• WHAT YOU HAVE TO DO:
Which lines of the entries contain the string "parfois"? Copy each of them.

Saved data entries
Segment Open

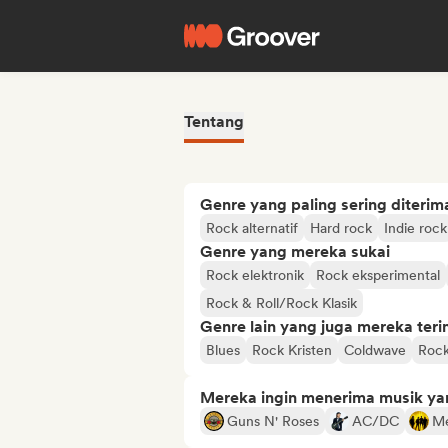
Tentang
Genre yang paling sering diterim
Rock alternatif
Hard rock
Indie rock
Genre yang mereka sukai
Rock elektronik
Rock eksperimental
Rock & Roll/Rock Klasik
Genre lain yang juga mereka ter
Blues
Rock Kristen
Coldwave
Rock
Mereka ingin menerima musik ya
Guns N' Roses
AC/DC
Me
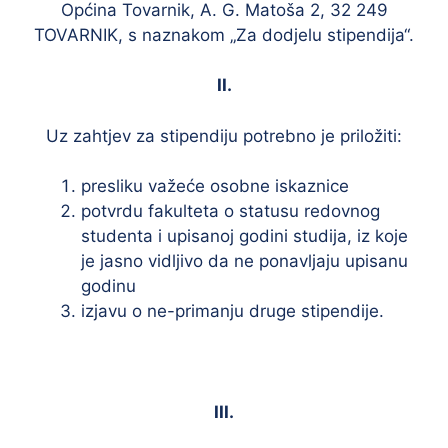
Općina Tovarnik, A. G. Matoša 2, 32 249
TOVARNIK, s naznakom „Za dodjelu stipendija“.
II.
Uz zahtjev za stipendiju potrebno je priložiti:
presliku važeće osobne iskaznice
potvrdu fakulteta o statusu redovnog
studenta i upisanoj godini studija, iz koje
je jasno vidljivo da ne ponavljaju upisanu
godinu
izjavu o ne-primanju druge stipendije.
III.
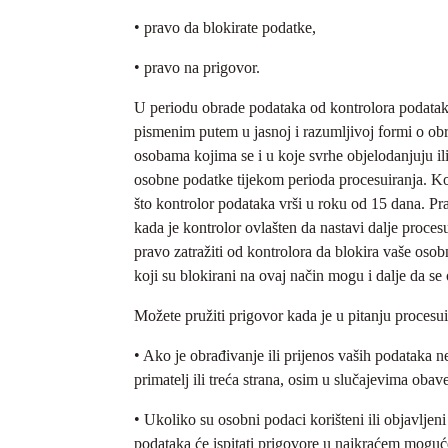
• pravo da blokirate podatke,
• pravo na prigovor.
U periodu obrade podataka od kontrolora podataka
pismenim putem u jasnoj i razumljivoj formi o obr
osobama kojima se i u koje svrhe objelodanjuju ili
osobne podatke tijekom perioda procesuiranja. Kon
što kontrolor podataka vrši u roku od 15 dana. Pra
kada je kontrolor ovlašten da nastavi dalje proce
pravo zatražiti od kontrolora da blokira vaše oso
koji su blokirani na ovaj način mogu i dalje da se
Možete pružiti prigovor kada je u pitanju procesu
• Ako je obrađivanje ili prijenos vaših podataka 
primatelj ili treća strana, osim u slučajevima oba
• Ukoliko su osobni podaci korišteni ili objavljen
podataka će ispitati prigovore u najkraćem moguće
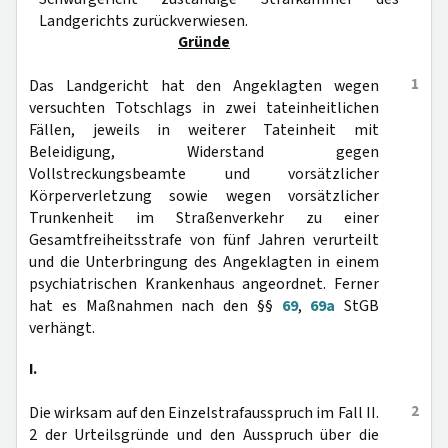
Landgerichts zurückverwiesen.
Gründe
1
Das Landgericht hat den Angeklagten wegen
versuchten Totschlags in zwei tateinheitlichen
Fällen, jeweils in weiterer Tateinheit mit
Beleidigung, Widerstand gegen
Vollstreckungsbeamte und vorsätzlicher
Körperverletzung sowie wegen vorsätzlicher
Trunkenheit im Straßenverkehr zu einer
Gesamtfreiheitsstrafe von fünf Jahren verurteilt
und die Unterbringung des Angeklagten in einem
psychiatrischen Krankenhaus angeordnet. Ferner
hat es Maßnahmen nach den §§
69
,
69a
StGB
verhängt.
I.
2
Die wirksam auf den Einzelstrafausspruch im Fall II.
2 der Urteilsgründe und den Ausspruch über die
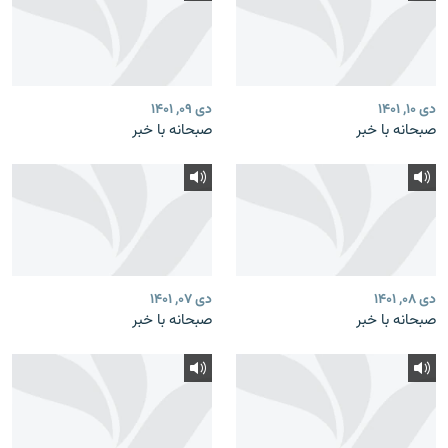
دی ۱۰, ۱۴۰۱
دی ۰۹, ۱۴۰۱
صبحانه با خبر
صبحانه با خبر
دی ۰۸, ۱۴۰۱
دی ۰۷, ۱۴۰۱
صبحانه با خبر
صبحانه با خبر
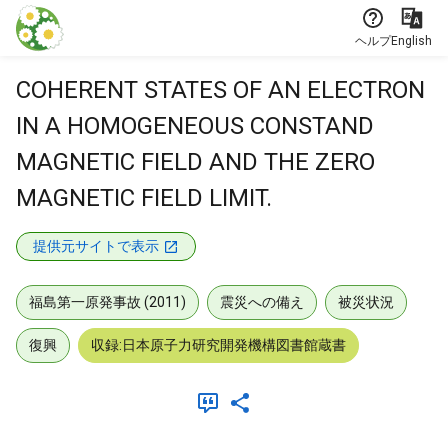
本文に飛ぶ
ヘルプ
English
COHERENT STATES OF AN ELECTRON
IN A HOMOGENEOUS CONSTAND
MAGNETIC FIELD AND THE ZERO
MAGNETIC FIELD LIMIT.
提供元サイトで表示
福島第一原発事故 (2011)
震災への備え
被災状況
復興
収録:日本原子力研究開発機構図書館蔵書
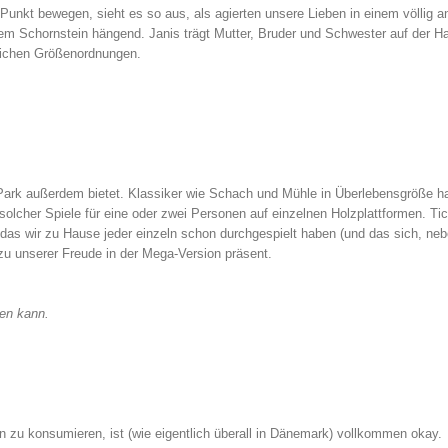
nkt bewegen, sieht es so aus, als agierten unsere Lieben in einem völlig a
nem Schornstein hängend. Janis trägt Mutter, Bruder und Schwester auf der H
dlichen Größenordnungen.
er Park außerdem bietet. Klassiker wie Schach und Mühle in Überlebensgröße h
 solcher Spiele für eine oder zwei Personen auf einzelnen Holzplattformen. Ti
das wir zu Hause jeder einzeln schon durchgespielt haben (und das sich, neb
r zu unserer Freude in der Mega-Version präsent.
ren kann.
 zu konsumieren, ist (wie eigentlich überall in Dänemark) vollkommen okay.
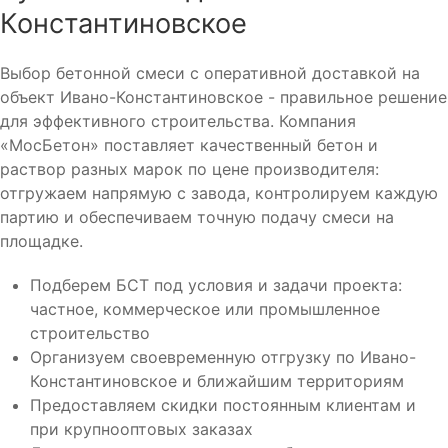
Константиновское
Выбор бетонной смеси с оперативной доставкой на
объект Ивано-Константиновское - правильное решение
для эффективного строительства. Компания
«МосБетон» поставляет качественный бетон и
раствор разных марок по цене производителя:
отгружаем напрямую с завода, контролируем каждую
партию и обеспечиваем точную подачу смеси на
площадке.
Подберем БСТ под условия и задачи проекта:
частное, коммерческое или промышленное
строительство
Организуем своевременную отгрузку по Ивано-
Константиновское и ближайшим территориям
Предоставляем скидки постоянным клиентам и
при крупнооптовых заказах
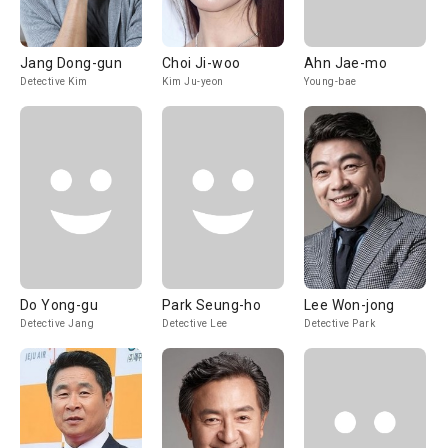
Jang Dong-gun
Choi Ji-woo
Ahn Jae-mo
Detective Kim
Kim Ju-yeon
Young-bae
Do Yong-gu
Park Seung-ho
Lee Won-jong
Detective Jang
Detective Lee
Detective Park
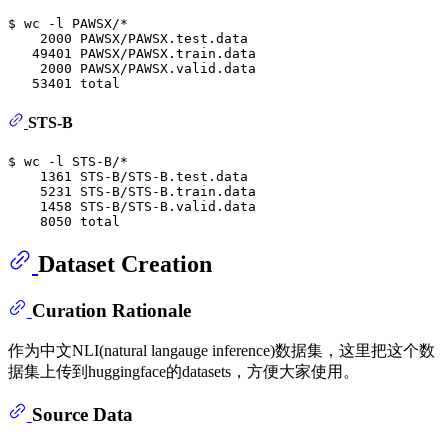
$ 
wc
 -l PAWSX/*
    2000 PAWSX/PAWSX.test.data

   49401 PAWSX/PAWSX.train.data

    2000 PAWSX/PAWSX.valid.data

STS-B
$ 
wc
 -l STS-B/*
    1361 STS-B/STS-B.test.data

    5231 STS-B/STS-B.train.data

    1458 STS-B/STS-B.valid.data

Dataset Creation
Curation Rationale
作为中文NLI(natural langauge inference)数据集，这里把这个数
据集上传到huggingface的datasets，方便大家使用。
Source Data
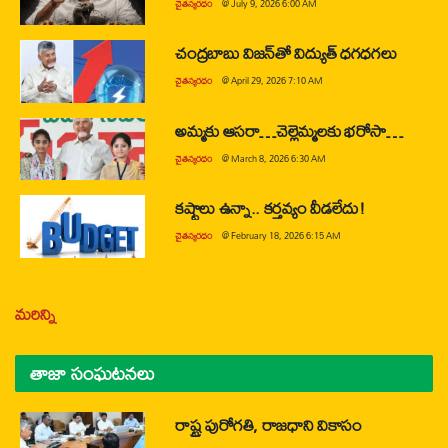
చైతన్యరధం
@
July 9, 2026 6:00 AM
చంద్రబాబు విజన్‌తో విద్యుత్ ధగధగలు
చైతన్యరధం
@
April 29, 2026 7:10 AM
అమ్మకు ఆసరా…చెల్లెమ్మలకు భరోసా…
చైతన్యరధం
@
March 8, 2026 6:30 AM
కష్టాలు ఉన్నా.. కర్తవ్యం వీడలేదు!
చైతన్యరధం
@
February 18, 2026 6:15 AM
మరిన్ని
తాజా సంఘటనలు
రాష్ట్ర పురోగతి, రాజధాని వికాసం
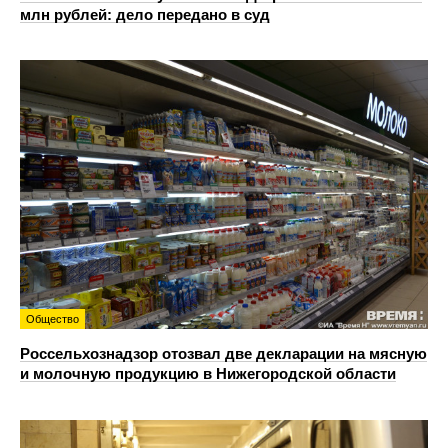
млн рублей: дело передано в суд
Общество
Россельхознадзор отозвал две декларации на мясную
и молочную продукцию в Нижегородской области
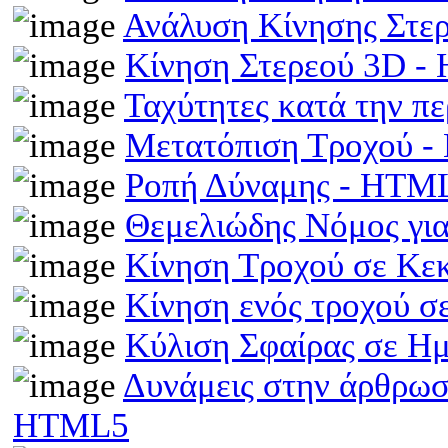
Ανάλυση Κίνησης Στε
Κίνηση Στερεού 3D 
Ταχύτητες κατά την π
Μετατόπιση Τροχού 
Ροπή Δύναμης - HTM
Θεμελιώδης Νόμος γι
Κίνηση Τροχού σε Κε
Κίνηση ενός τροχού σ
Κύλιση Σφαίρας σε Η
Δυνάμεις στην άρθρωσ
HTML5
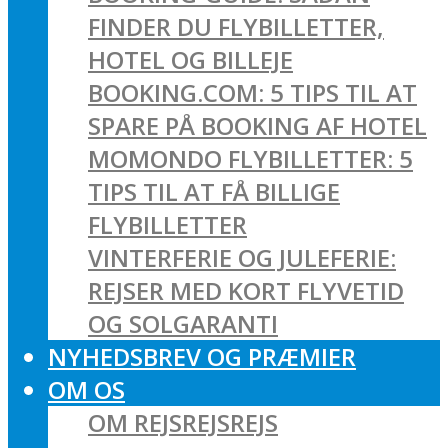
FINDER DU FLYBILLETTER,
HOTEL OG BILLEJE
BOOKING.COM: 5 TIPS TIL AT
SPARE PÅ BOOKING AF HOTEL
MOMONDO FLYBILLETTER: 5
TIPS TIL AT FÅ BILLIGE
FLYBILLETTER
VINTERFERIE OG JULEFERIE:
REJSER MED KORT FLYVETID
OG SOLGARANTI
NYHEDSBREV OG PRÆMIER
OM OS
OM REJSREJSREJS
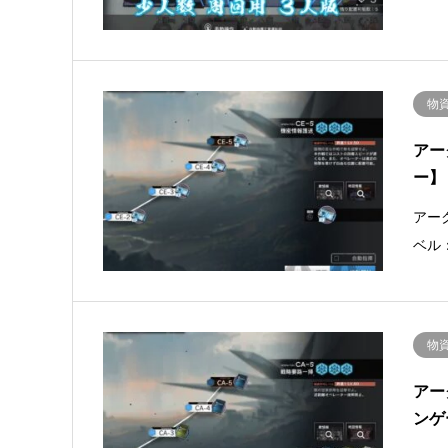
物
アー
ー】
アー
ベル
物
アー
ンゲ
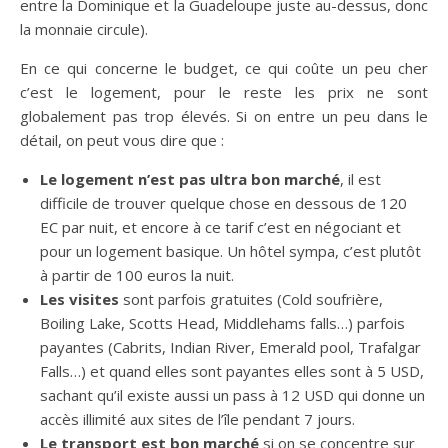
entre la Dominique et la Guadeloupe juste au-dessus, donc
la monnaie circule).
En ce qui concerne le budget, ce qui coûte un peu cher
c’est le logement, pour le reste les prix ne sont
globalement pas trop élevés. Si on entre un peu dans le
détail, on peut vous dire que :
Le logement n’est pas ultra bon marché
, il est
difficile de trouver quelque chose en dessous de 120
EC par nuit, et encore à ce tarif c’est en négociant et
pour un logement basique. Un hôtel sympa, c’est plutôt
à partir de 100 euros la nuit.
Les visites
sont parfois gratuites (Cold soufrière,
Boiling Lake, Scotts Head, Middlehams falls…) parfois
payantes (Cabrits, Indian River, Emerald pool, Trafalgar
Falls…) et quand elles sont payantes elles sont à 5 USD,
sachant qu’il existe aussi un pass à 12 USD qui donne un
accès illimité aux sites de l’île pendant 7 jours.
Le transport est bon marché
si on se concentre sur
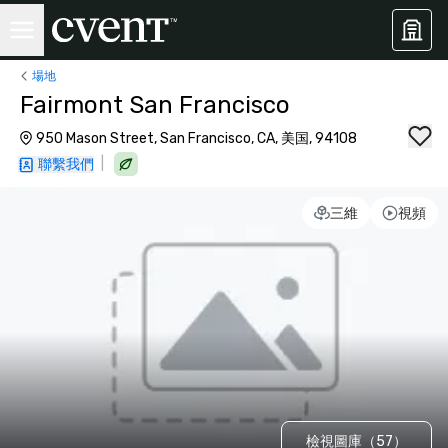
場地
Fairmont San Francisco
950 Mason Street, San Francisco, CA, 美国, 94108
|
聯繫我們
三維
視頻
檢視圖庫（57）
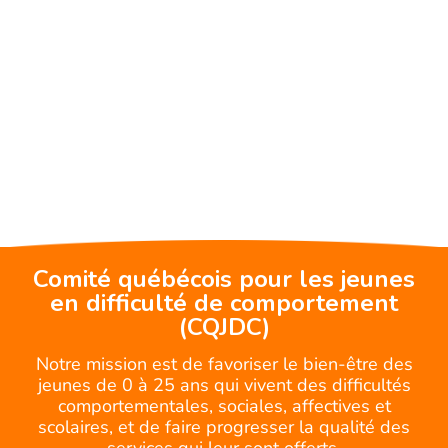
Comité québécois pour les jeunes
en difficulté de comportement
(CQJDC)
Notre mission est de favoriser le bien-être des
jeunes de 0 à 25 ans qui vivent des difficultés
comportementales, sociales, affectives et
scolaires, et de faire progresser la qualité des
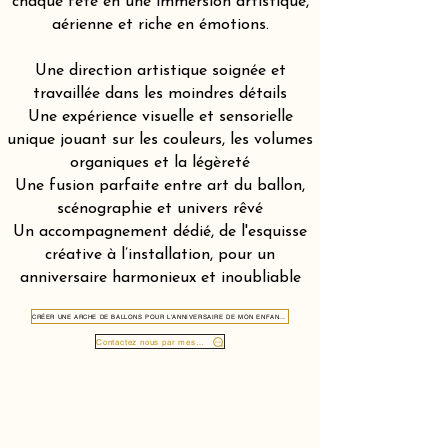
chaque fête en une immersion artistique,
aérienne et riche en émotions.
Une direction artistique soignée et
travaillée dans les moindres détails
Une expérience visuelle et sensorielle
unique jouant sur les couleurs, les volumes
organiques et la légèreté
Une fusion parfaite entre art du ballon,
scénographie et univers rêvé
Un accompagnement dédié, de l'esquisse
créative à l’installation, pour un
anniversaire harmonieux et inoubliable
CRÉER UNE ARCHE DE BALLONS POUR L'ANNIVERSAIRE DE MON ENFANT À SILS MARIA 7514
Contactez nous par message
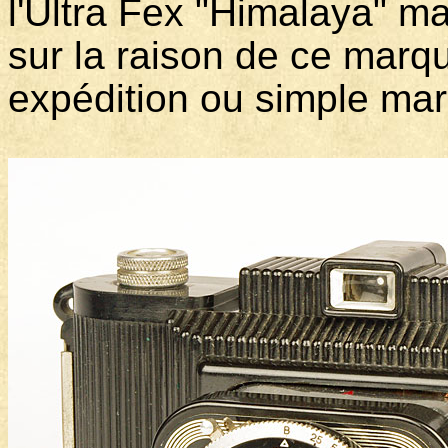
l'Ultra Fex "Himalaya" ma
sur la raison de ce marq
expédition ou simple mar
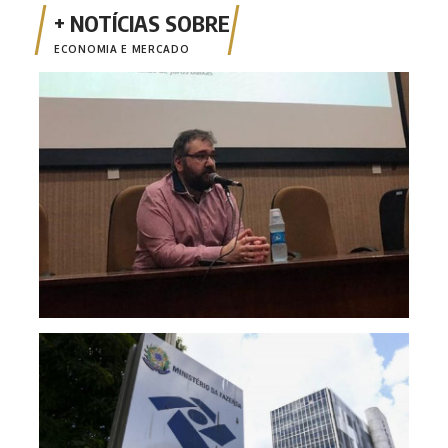
ECONOMIA E MERCADO
Opin
Risc
mone
fina
Emis
está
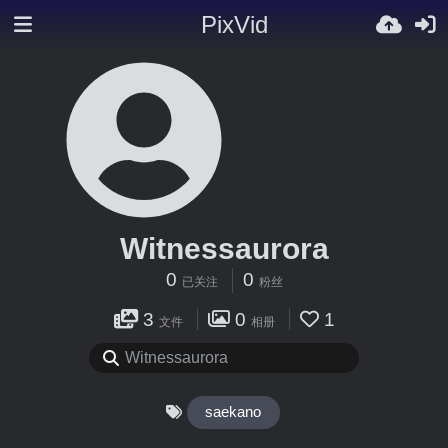
PixVid
Witnessaurora
0
0
已关注
粉丝
3
0
1
文件
相册
saekano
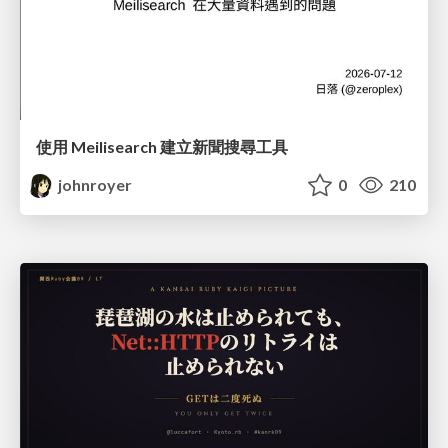
使用 Meilisearch 建立新聞搜尋工具
johnroyer
0
210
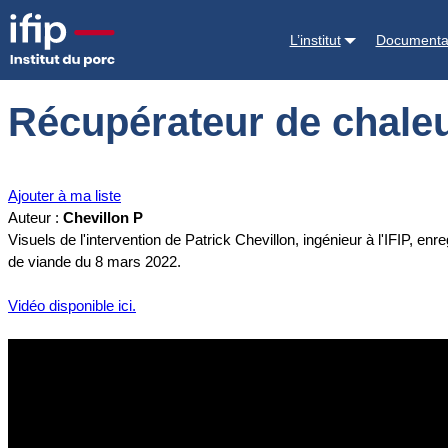
Accueil
Documentations
Récupérateur de chaleur et autres pratique
L’institut
Documenta
Récupérateur de chaleur
Ajouter à ma liste
Auteur :
Chevillon P
Visuels de l'intervention de Patrick Chevillon, ingénieur à l'IFIP, 
de viande du 8 mars 2022.
Vidéo disponible ici.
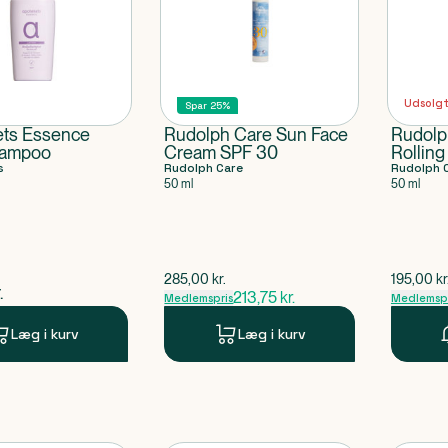
Udsolg
Spar 25%
ets Essence
Rudolph Care Sun Face
Rudolp
ampoo
Cream SPF 30
Rollin
s
Rudolph Care
Rudolph 
50 ml
50 ml
$
gammel pris
$
gammel 
285,00
kr.
195,00
kr
ende pris
.
213,75
kr.
Medlemspris
Medlemspr
Læg i kurv
Læg i kurv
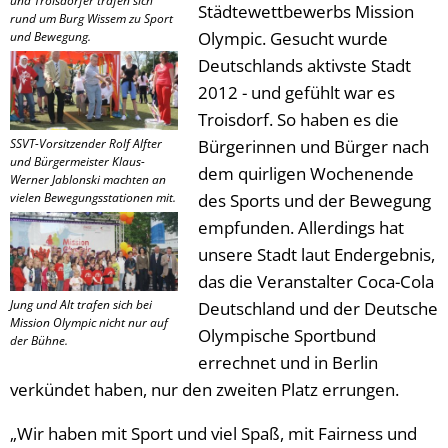
und Troisdorfer trafen sich
Städtewettbewerbs Mission
rund um Burg Wissem zu Sport
Olympic. Gesucht wurde
und Bewegung.
Deutschlands aktivste Stadt
2012 - und gefühlt war es
Troisdorf. So haben es die
SSVT-Vorsitzender Rolf Alfter
Bürgerinnen und Bürger nach
und Bürgermeister Klaus-
dem quirligen Wochenende
Werner Jablonski machten an
vielen Bewegungsstationen mit.
des Sports und der Bewegung
empfunden. Allerdings hat
unsere Stadt laut Endergebnis,
das die Veranstalter Coca-Cola
Jung und Alt trafen sich bei
Deutschland und der Deutsche
Mission Olympic nicht nur auf
Olympische Sportbund
der Bühne.
errechnet und in Berlin
verkündet haben, nur den zweiten Platz errungen.
„Wir haben mit Sport und viel Spaß, mit Fairness und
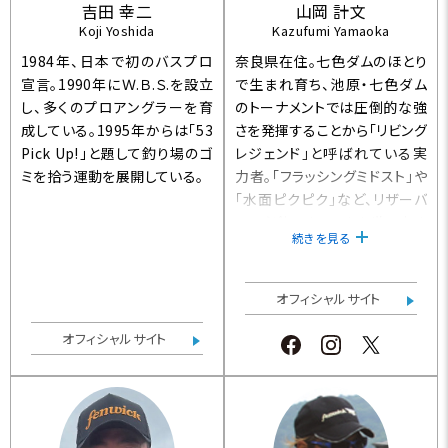
吉田 幸二
山岡 計文
Koji Yoshida
Kazufumi Yamaoka
1984年、日本で初のバスプロ
奈良県在住。七色ダムのほとり
宣言。1990年にＷ.Ｂ.Ｓ.を設立
で生まれ育ち、池原・七色ダム
し、多くのプロアングラーを育
のトーナメントでは圧倒的な強
成している。1995年からは「53
さを発揮することから「リビング
Pick Up!」と題して釣り場のゴ
レジェンド」と呼ばれている実
ミを拾う運動を展開している。
力者。「フラッシングミドスト」や
「水面ピクピク」など、リザーバ
ーの必釣テクニックを世に広め
続きを見る
た。フィッシングガイド業を行な
う傍ら、2015年より地元の下北
山村村議会議員としても活動し
オフィシャルサイト
ている。
オフィシャルサイト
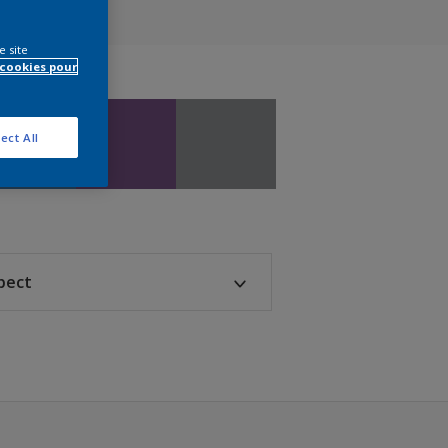
e site
 cookies pour
ect All
pect
Mat
Satin
Velours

Segment Closed

• EXERCISE OUTPUT:
sont parfois gratuites (Cold soufrière,
Boiling Lake, Scotts Head, Middlehams falls…) parfois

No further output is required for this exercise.